-------- Data for the task

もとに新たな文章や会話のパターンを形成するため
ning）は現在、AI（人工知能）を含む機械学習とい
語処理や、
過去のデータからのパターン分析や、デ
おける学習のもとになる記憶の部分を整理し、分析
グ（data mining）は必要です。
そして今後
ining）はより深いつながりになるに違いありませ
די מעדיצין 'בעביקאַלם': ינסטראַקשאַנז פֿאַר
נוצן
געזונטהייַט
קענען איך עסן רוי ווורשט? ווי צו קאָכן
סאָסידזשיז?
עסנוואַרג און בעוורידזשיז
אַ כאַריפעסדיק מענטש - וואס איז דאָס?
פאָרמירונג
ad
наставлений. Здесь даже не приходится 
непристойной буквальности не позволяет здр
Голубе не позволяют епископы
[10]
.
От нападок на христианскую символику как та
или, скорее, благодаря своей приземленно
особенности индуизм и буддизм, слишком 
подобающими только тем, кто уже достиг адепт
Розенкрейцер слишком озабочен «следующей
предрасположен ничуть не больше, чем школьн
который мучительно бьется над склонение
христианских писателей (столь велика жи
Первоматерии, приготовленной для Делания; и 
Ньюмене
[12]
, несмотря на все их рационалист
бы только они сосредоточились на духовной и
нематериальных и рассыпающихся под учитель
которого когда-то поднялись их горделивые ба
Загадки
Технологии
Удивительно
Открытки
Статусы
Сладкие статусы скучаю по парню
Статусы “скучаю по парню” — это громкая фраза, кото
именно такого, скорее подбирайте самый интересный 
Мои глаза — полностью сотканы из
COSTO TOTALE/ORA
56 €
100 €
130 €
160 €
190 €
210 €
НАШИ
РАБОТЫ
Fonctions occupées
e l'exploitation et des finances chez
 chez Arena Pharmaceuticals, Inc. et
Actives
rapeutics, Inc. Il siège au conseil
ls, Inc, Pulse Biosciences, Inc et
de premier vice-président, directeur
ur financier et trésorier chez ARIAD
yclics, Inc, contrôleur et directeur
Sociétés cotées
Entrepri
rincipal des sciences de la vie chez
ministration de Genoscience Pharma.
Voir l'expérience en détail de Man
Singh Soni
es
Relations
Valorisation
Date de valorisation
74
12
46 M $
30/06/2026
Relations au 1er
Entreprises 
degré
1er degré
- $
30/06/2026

----------------

- [Task requirements]
The reply should consist solely of the lines above from the one that has "קענען איך עסן רוי ווורשט? ווי צו קאָכן" through the one that has "предрасположен ничуть не больше, чем школьн", reproduced exactly.

- [Response to this task]
קענען איך עסן רוי ווורשט? ווי צו קאָכן
סאָסידזשיז?
עסנוואַרג און בעוורידזשיז
אַ כאַריפעסדיק מענטש - וואס איז דאָס?
פאָרמירונג
ad
наставлений. Здесь даже не приходится 
непристойной буквальности не позволяет здр
Голубе не позволяют епископы
[10]
.
От нападок на христианскую символику как та
или, скорее, благодаря своей приземленно
особенности индуизм и буддизм, слишком 
подобающими только тем, кто уже достиг адепт
Розенкрейцер слишком озабочен «следующей
предрасположен ничуть не больше, чем школьн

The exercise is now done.